##### Supplied data

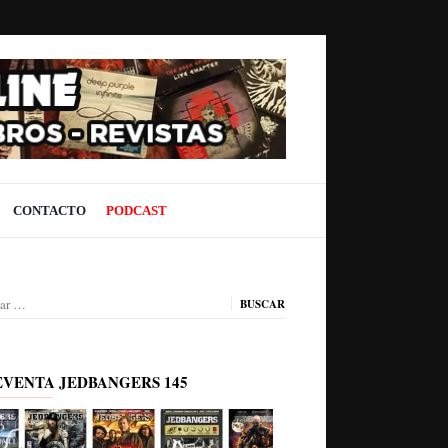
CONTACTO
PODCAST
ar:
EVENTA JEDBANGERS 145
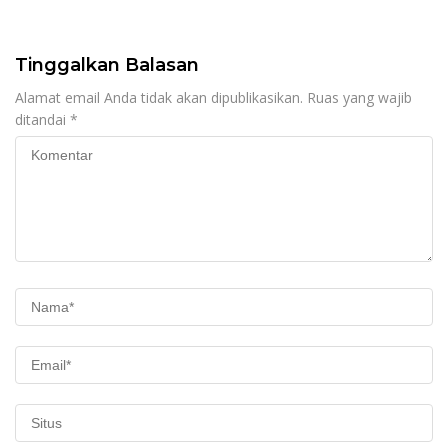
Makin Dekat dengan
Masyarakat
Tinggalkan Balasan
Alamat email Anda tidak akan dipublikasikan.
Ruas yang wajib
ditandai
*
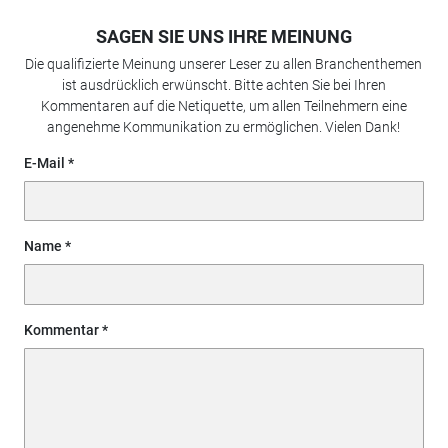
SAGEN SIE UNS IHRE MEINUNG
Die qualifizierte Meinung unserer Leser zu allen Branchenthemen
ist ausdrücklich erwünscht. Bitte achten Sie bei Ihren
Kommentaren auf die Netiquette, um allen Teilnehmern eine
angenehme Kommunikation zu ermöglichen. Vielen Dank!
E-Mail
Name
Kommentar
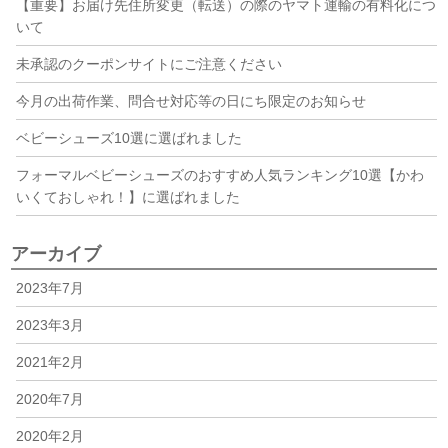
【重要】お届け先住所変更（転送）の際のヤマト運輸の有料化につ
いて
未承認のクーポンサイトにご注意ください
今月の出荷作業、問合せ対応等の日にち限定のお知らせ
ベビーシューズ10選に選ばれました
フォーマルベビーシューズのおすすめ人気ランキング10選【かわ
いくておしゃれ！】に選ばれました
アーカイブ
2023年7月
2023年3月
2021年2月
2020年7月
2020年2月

##########
##### Supplied data

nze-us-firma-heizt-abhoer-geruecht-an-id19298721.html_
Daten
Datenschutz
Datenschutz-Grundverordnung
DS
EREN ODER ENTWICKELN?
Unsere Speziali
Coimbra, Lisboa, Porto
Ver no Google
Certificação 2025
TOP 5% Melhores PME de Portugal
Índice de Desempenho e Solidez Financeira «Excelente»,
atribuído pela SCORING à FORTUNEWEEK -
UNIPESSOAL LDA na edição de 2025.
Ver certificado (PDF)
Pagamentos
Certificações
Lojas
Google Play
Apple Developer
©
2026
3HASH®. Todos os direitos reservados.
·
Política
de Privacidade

##########
##### Supplied data

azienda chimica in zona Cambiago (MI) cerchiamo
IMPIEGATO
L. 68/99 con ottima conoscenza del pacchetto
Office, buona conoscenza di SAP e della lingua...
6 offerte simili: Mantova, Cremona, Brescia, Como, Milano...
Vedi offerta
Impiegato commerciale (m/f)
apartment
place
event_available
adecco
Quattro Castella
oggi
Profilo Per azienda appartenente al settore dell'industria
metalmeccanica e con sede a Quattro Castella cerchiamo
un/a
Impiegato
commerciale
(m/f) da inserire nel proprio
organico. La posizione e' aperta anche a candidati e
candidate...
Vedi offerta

##########

:: Work to be completed ::
Every line in the data above that includes the word "azienda" should be copied.

:: Solution to this task ::
azienda chimica in zona Cambiago (MI) cerchiamo
Profilo Per azienda appartenente al settore dell'industria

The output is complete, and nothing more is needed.